By now she had little patience left for the translation game, but she decided to allow him one last exception for the evening. She was fed, showered, warm, and feeling generous enough. Thumbing through the tablet, she made short work of the message.

_The third song you played._

Apparently he, too, had grown tired of the translation game, and opted for overt laziness. Glancing across at him quizzically, she sought clarification and quickly received it; he simply raised both hands patiently, flicking his fingers as if playing the piano.

What _had_ that song been? The first, he had slept through; she chose to discount that one.

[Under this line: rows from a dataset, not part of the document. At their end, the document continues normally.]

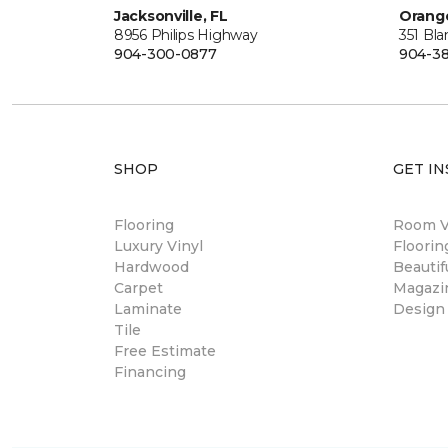
Jacksonville, FL
Orange
8956 Philips Highway
351 Bl
904-300-0877
904-38
SHOP
GET IN
Flooring
Room Vi
Luxury Vinyl
Floori
Hardwood
Beautif
Carpet
Magazi
Laminate
Design
Tile
Free Estimate
Financing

The second, the first he'd noticed, had left him standing slack-jawed at the opposite end of the instrument. The one that followed had gripped him, despite her fumbling with missed keys and damn-near forgetting chunks of the song she'd not heard in years.

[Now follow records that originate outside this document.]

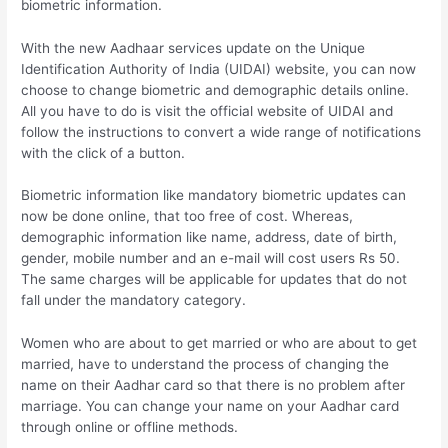
biometric information.
With the new Aadhaar services update on the Unique
Identification Authority of India (UIDAI) website, you can now
choose to change biometric and demographic details online.
All you have to do is visit the official website of UIDAI and
follow the instructions to convert a wide range of notifications
with the click of a button.
Biometric information like mandatory biometric updates can
now be done online, that too free of cost. Whereas,
demographic information like name, address, date of birth,
gender, mobile number and an e-mail will cost users Rs 50.
The same charges will be applicable for updates that do not
fall under the mandatory category.
Women who are about to get married or who are about to get
married, have to understand the process of changing the
name on their Aadhar card so that there is no problem after
marriage. You can change your name on your Aadhar card
through online or offline methods.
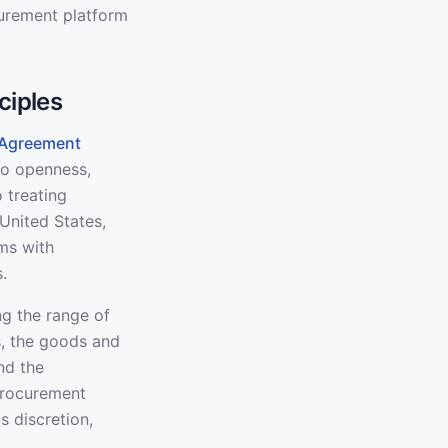
curement platform
ciples
 Agreement
to openness,
 treating
United States,
ms with
.
ng the range of
s, the goods and
nd the
Procurement
s discretion,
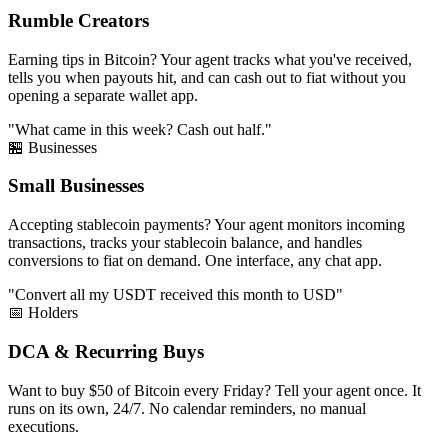
Rumble Creators
Earning tips in Bitcoin? Your agent tracks what you've received,
tells you when payouts hit, and can cash out to fiat without you
opening a separate wallet app.
"What came in this week? Cash out half."
🏪 Businesses
Small Businesses
Accepting stablecoin payments? Your agent monitors incoming
transactions, tracks your stablecoin balance, and handles
conversions to fiat on demand. One interface, any chat app.
"Convert all my USDT received this month to USD"
📅 Holders
DCA & Recurring Buys
Want to buy $50 of Bitcoin every Friday? Tell your agent once. It
runs on its own, 24/7. No calendar reminders, no manual
executions.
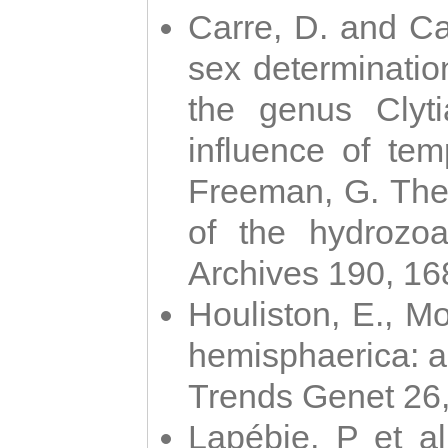
Carre, D. and Car
sex determinatio
the genus Clyti
influence of te
Freeman, G. The 
of the hydrozoa
Archives 190, 16
Houliston, E., M
hemisphaerica: a j
Trends Genet 26
Lapébie, P et al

Remembering his frozen, entranced gawp at the final she'd played on a whim, she had little doubt it was _that_ he'd requested an encore for.

"What's going on up there, Doctor," David asked from the floor. "Is everything alright?"

"Of course, David," she responded quietly. There was nothing sincere about his concern, she had since decided. His persistence at her supposed defense was wearing her patience thin. "He just wants me to play a song."

"Ah," he purred. "What song would that be?"

"You'll recognise it," she smiled, sinking down against the stool. There was a tepid butt-print already pressed into it, much to her amusement; the warm leather stuck to the backs of her bare thighs.

Za'il had crouched beside her the moment she began to play, staring silently and intently at her fingers as they stroked at the keys. The ice about them was long-gone this time. She could only assume he'd been playing the majority of the time she was in the shower.

This time, the song was a special request. This time, she had doubled her audience. And this time, it would be the last she would play a piano for a very long time. She could not ignore the constant barrages of _lasts_ that permeated the day; there was a finality about it, a finality she had tried to ignore for a number of days, one that had distantly occurred to her as she stepped aboard the _Prometheus_ two years ago and one she now could not help but consider an extended, haunting _Last Supper_ afforded to her before setting off on an unapologetically bold voyage, the likes of which were unquestionably a first amongst her kind.

And for that, she poured her heart into the keys, barely taking a breath as she allowed each repeating verse to gather power, striking the keys with increasing fervour as the words hung about her lips. The noise had quickly exceeded that of her previous foray with the tune as she closed her eyes, allowing it to flow from hard-wired memory.

If only the people of Earth could see this now. – a crashed lifeboat as the only remnants of a failed voyage, marooned on an alien moon with her beheaded android and giant alien companions, pounding an old classic into the fibres of an overpriced and over-engineered piano as if this were some sort of strange, remote cocktail bar at the edge of the Galaxy. She would laugh if it wasn't happening _right now_ ; perhaps she would laugh in a few days when she was lightyears from this place.

For now, she was content to _make shit up_ and pound a few extra, rising, pounding verses in where they didn't belong, reluctant to leave the instrument as she knew the moment she did, that would be _it, the end,_ the closing of the book that was this last chapter in her life and the beginning of a terrifying sequel drenched in unknowns. She would cling to that final page as long as she was allowed.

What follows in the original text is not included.